ABOUT THIS TASK: Say the number of lines in the records below that hold the word "vida", and only that number.

PROVIDED MATERIAL:
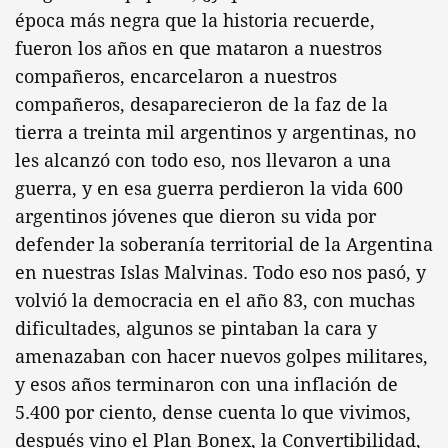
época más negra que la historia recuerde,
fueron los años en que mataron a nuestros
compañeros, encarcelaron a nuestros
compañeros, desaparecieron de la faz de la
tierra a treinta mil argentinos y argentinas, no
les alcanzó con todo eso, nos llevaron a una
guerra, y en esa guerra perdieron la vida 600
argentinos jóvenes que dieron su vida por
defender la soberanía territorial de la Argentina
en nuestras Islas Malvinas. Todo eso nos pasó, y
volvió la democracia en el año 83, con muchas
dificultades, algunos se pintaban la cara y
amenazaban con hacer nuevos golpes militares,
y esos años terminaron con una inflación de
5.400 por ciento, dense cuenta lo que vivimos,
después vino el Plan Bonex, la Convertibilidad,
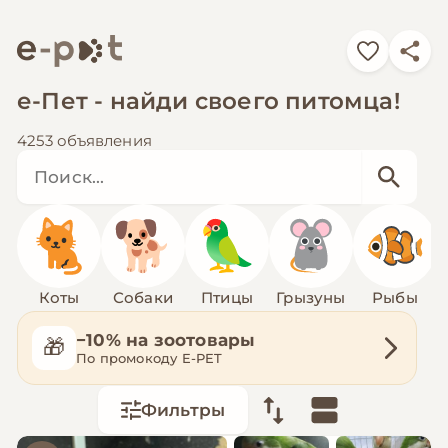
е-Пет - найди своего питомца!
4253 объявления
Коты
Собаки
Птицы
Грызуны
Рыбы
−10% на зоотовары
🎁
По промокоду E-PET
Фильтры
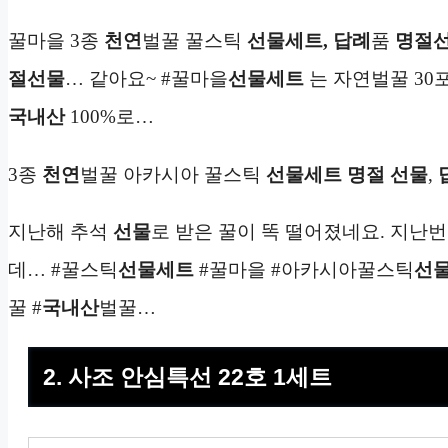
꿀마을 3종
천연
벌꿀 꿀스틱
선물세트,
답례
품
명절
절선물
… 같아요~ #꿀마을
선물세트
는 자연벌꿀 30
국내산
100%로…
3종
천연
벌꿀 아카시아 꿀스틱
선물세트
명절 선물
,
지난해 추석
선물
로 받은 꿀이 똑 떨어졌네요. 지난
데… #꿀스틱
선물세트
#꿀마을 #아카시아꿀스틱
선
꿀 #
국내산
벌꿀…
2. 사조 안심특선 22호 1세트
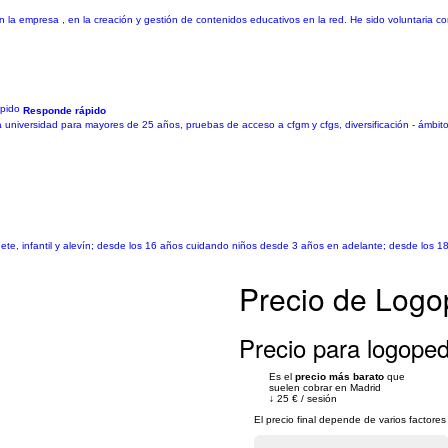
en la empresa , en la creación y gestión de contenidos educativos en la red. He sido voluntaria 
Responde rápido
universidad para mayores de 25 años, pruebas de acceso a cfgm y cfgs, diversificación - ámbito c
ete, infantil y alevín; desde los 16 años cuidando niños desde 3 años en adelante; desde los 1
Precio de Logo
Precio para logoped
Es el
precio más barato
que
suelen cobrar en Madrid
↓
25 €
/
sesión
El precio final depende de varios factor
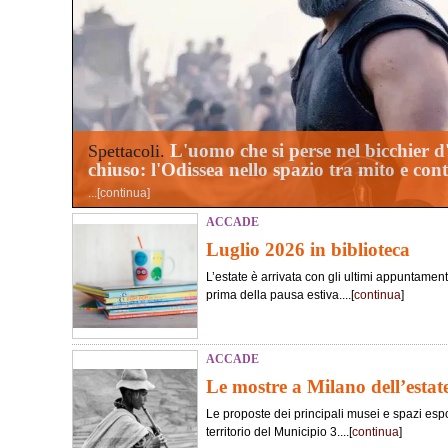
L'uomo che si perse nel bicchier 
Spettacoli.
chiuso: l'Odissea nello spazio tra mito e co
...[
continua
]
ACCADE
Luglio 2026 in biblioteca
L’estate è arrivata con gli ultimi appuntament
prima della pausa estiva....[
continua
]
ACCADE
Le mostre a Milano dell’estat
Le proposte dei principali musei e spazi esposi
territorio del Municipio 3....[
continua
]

EXERCISE OUTPUT: 2